Praxiskliniken: höchste medizinische Standards + der Mensch im Fokus
Doch statt den Knowhow-Vorsprung und die Expertise zu nutzen, um den dringend notwendigen Modernisierungsschub für das Gesundheitssystem auf den Weg zu bringen, halten die Verantwortlichen immer noch an den althergebrachten Versorgungsstrukturen fest. Dabei läge die Lösung auf der Hand: Ein starker Verbund von Krankenhaus und mehreren Praxiskliniken sei sowohl für die Patienten, die Ärzte als auch die Notfallmedizin die beste Lösung.

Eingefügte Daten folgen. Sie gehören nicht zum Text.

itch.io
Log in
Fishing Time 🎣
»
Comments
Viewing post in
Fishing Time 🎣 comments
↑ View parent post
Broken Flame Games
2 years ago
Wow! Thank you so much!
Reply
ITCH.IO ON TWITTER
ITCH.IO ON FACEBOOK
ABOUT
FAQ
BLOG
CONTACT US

„Sie können mit einem schweren Tanker nun mal keine engen Kurven fahren“, so Söder in Anspielung auf die mitunter überdimensionierten und schwerfälligen Verwaltungsstrukturen der Krankenhäuser. „Sie brauchen für wendige Manöver effiziente Schnellboote.“ Wie eben die Praxiskliniken. Der fatale Fokus auf das Krankenhaus als alles beherrschendes Versorgungszentrum habe auch in der Corona-Pandemie seine besondere Anfälligkeit gezeigt. „Eine Umstrukturierung und Dezentralisierung des OP-Sektors, wie sie die Deutsche Praxisklinikgesellschaft anstrebt, wäre in Zukunft nicht nur in Pandemiezeiten sehr viel resilienter und leistungsfähiger“, sagt Söder. Mit einer stärkeren Verzahnung von ambulantem und stationärem Sektor und besseren Kooperationsmöglichkeiten für Krankenhäuser und Praxiskliniken, die in beide Richtungen offen sind, würde man die derzeitigen Probleme in der medizinischen Versorgung und vor allem auch in der Pflege deutlich lindern. „Wir brauchen einen flexiblen Zugang für niedergelassene Ärzte zu Praxiskliniken ohne Zulassungsbeschränkungen, eine gleiche Vergütung für gleiche OP-Leistung und eine unbürokratische Wahlfreiheit für Patienten, wo sie operiert werden wollen.“ Nur so würden sich die Krankenhäuser dem konstruktiven Wettbewerb mit den Praxiskliniken endlich offen stellen müssen, statt die Modernisierung des Gesundheitssystems weiter zu vertagen.